AI is fundamentally transforming the enterprise landscape by bringing new insights to decision-making, automating complex processes, and creating new ways for companies to interact with customers and manage operations. Here are a few key areas where AI is making an impact:

Automation: AI automates routine, error-prone tasks like data entry and customer support with chatbots and even finds ways to optimize complex processes like supply chain management. This saves time and lets folks focus on more creative or strategic tasks.

Data Analysis: It digs through massive piles of data to find patterns and insights faster than any human could. This helps businesses make smarter decisions, predict market trends, and better understand their customers.

Personalization: Companies use AI to tailor their services and marketing to individual customers, like recommendation engines that learn what a user likes as seen on Netflix or Spotify.

Enhanced Security: AI is a big player in cybersecurity, helping to detect and respond to threats instantly. It’s always on guard, scanning for anything fishy.

Innovation: AI drives innovation by helping develop new products and services—from drugs to new materials—by simulating every aspect of a product’s design, look and feel, and maintenance.
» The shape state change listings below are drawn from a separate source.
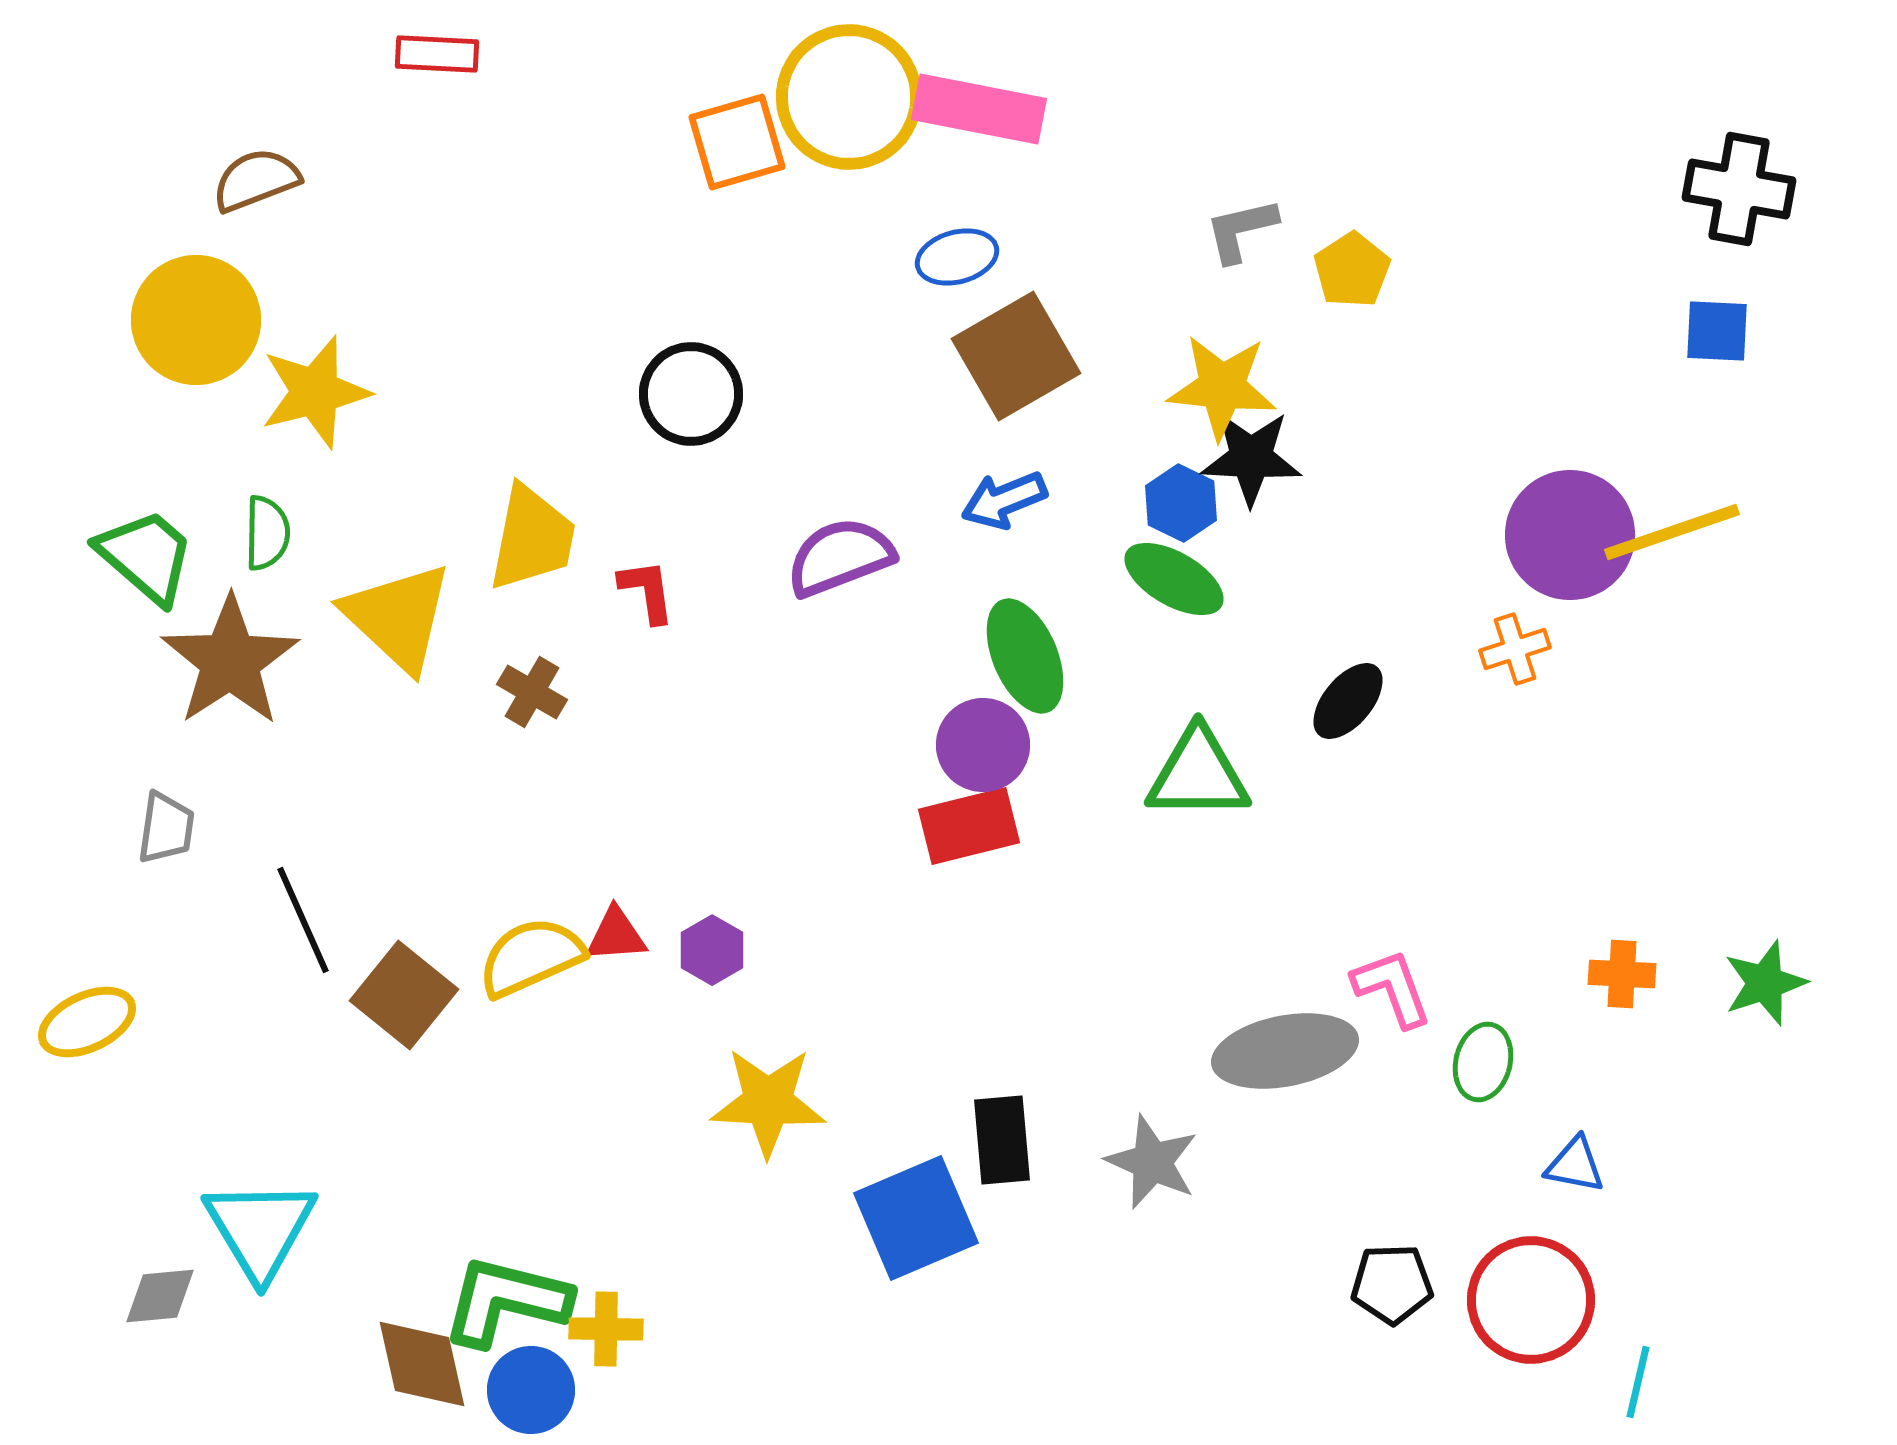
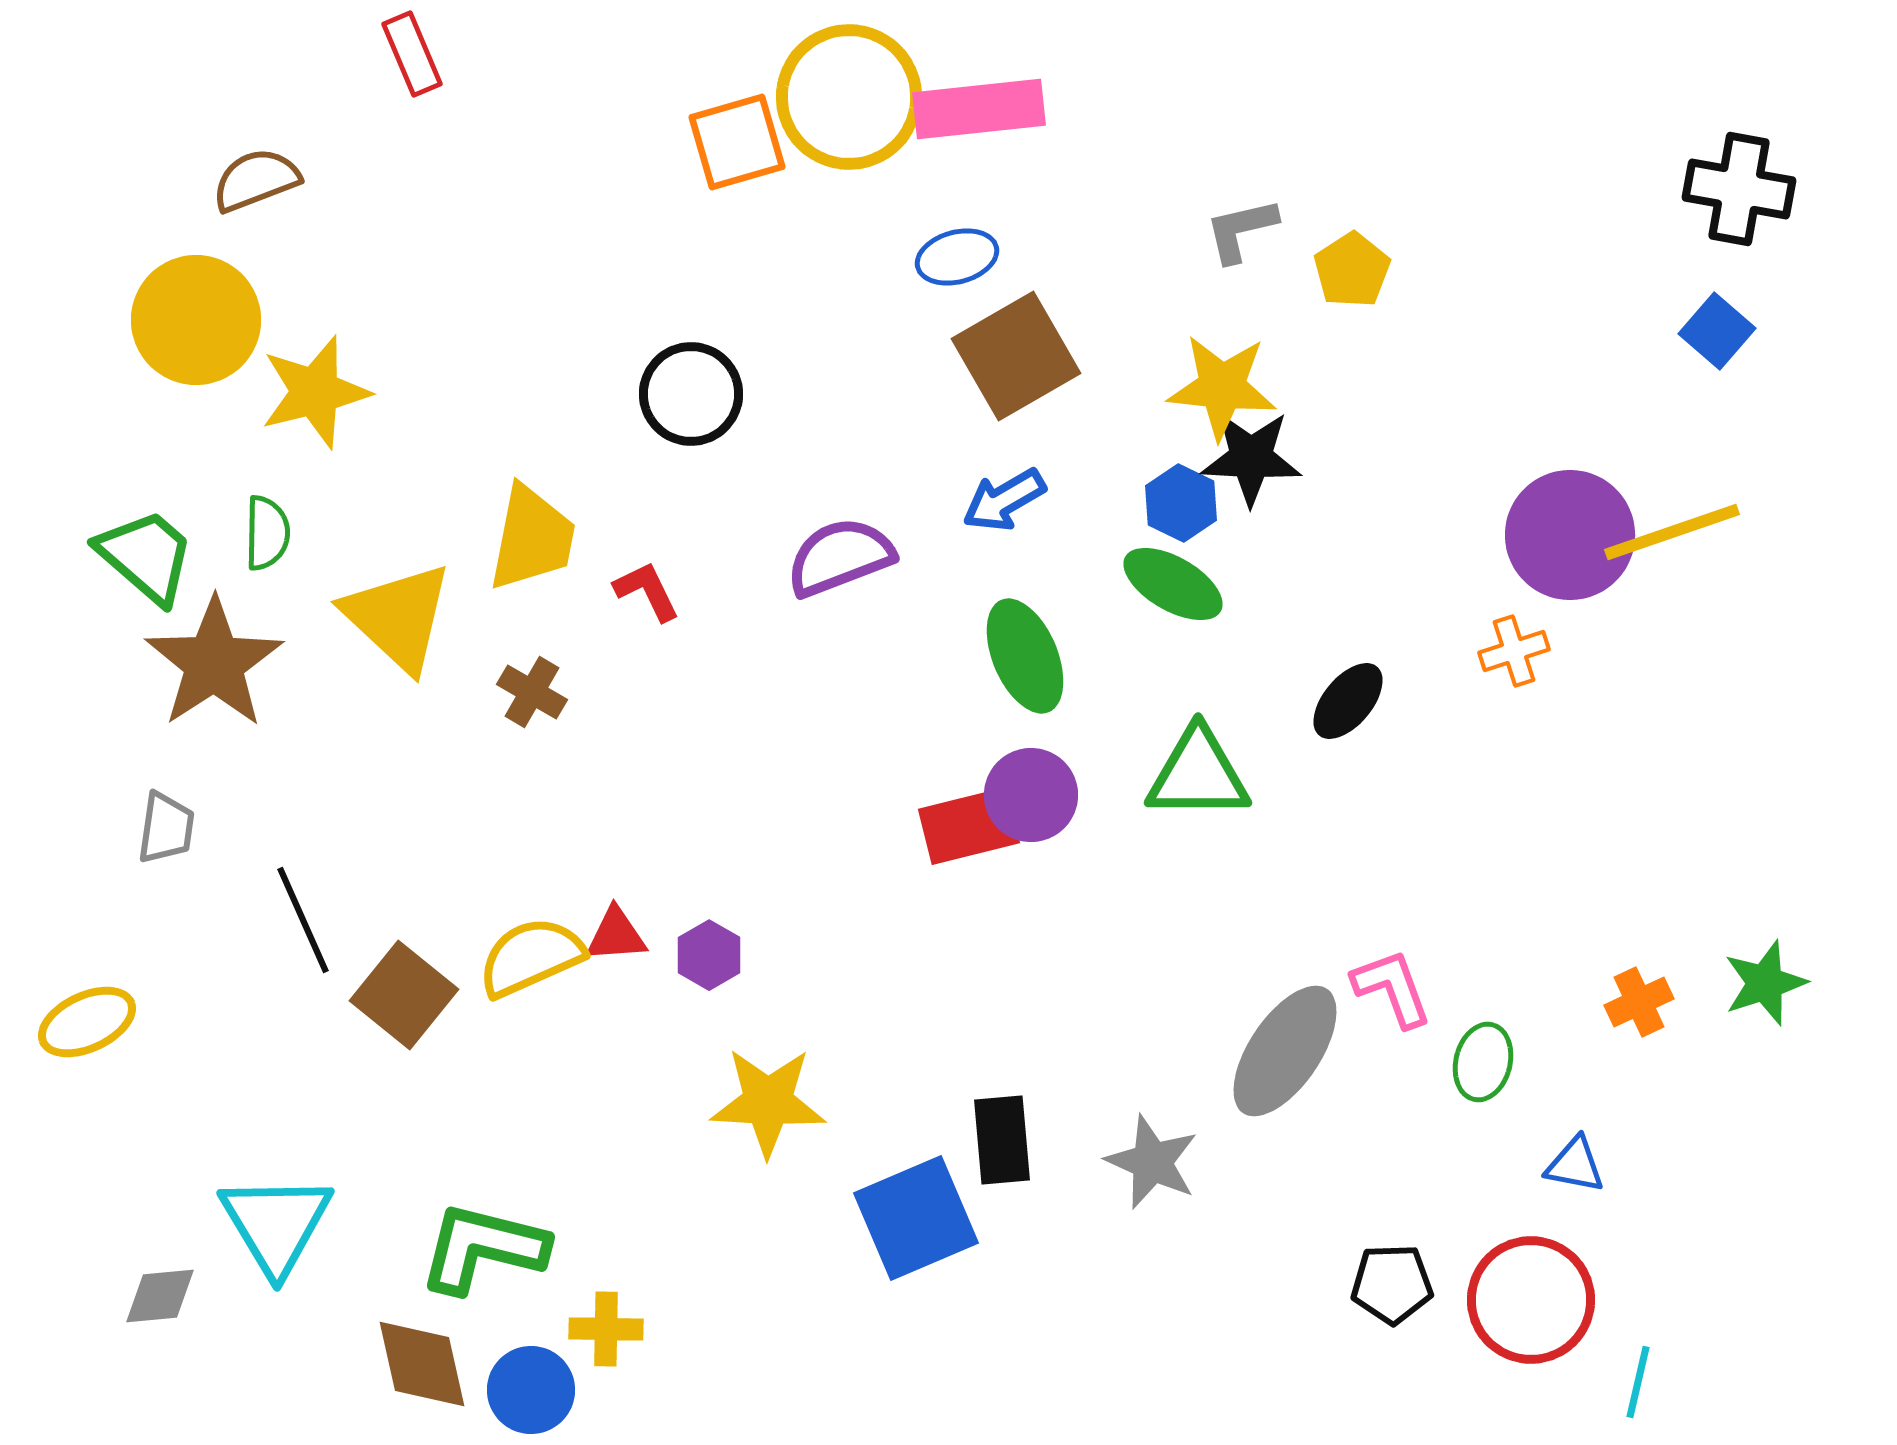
red rectangle at (437, 54): moved 25 px left; rotated 64 degrees clockwise
pink rectangle at (979, 109): rotated 17 degrees counterclockwise
blue square at (1717, 331): rotated 38 degrees clockwise
blue arrow at (1004, 500): rotated 8 degrees counterclockwise
green ellipse at (1174, 579): moved 1 px left, 5 px down
red L-shape at (647, 591): rotated 18 degrees counterclockwise
orange cross at (1515, 649): moved 1 px left, 2 px down
brown star at (230, 661): moved 16 px left, 2 px down
purple circle at (983, 745): moved 48 px right, 50 px down
purple hexagon at (712, 950): moved 3 px left, 5 px down
orange cross at (1622, 974): moved 17 px right, 28 px down; rotated 28 degrees counterclockwise
gray ellipse at (1285, 1051): rotated 45 degrees counterclockwise
cyan triangle at (260, 1229): moved 16 px right, 5 px up
green L-shape at (506, 1301): moved 23 px left, 53 px up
It can even predict outcomes before physical trials for medicines.

The Challenges of Scalability and Flexibility

Legacy storage systems often fail to scale efficiently, a capability crucial for AI applications that generate and process large data volumes. Traditional storage may require significant downtime or complex upgrades and networking configuration and allocation to increase capacity. This is not feasible in dynamic AI environments, which require rapid scalability, zero downtime, and model deployment without losing performance.

AI workloads also demand high throughput and low latency simultaneously. Legacy systems, usually equipped with mechanical drives and outdated networking, can’t meet these speed requirements, leading to bottlenecks that impede AI operations. Modern AI benefits dramatically from faster technologies like NVMe and GPU acceleration, and these are often incompatible with older systems.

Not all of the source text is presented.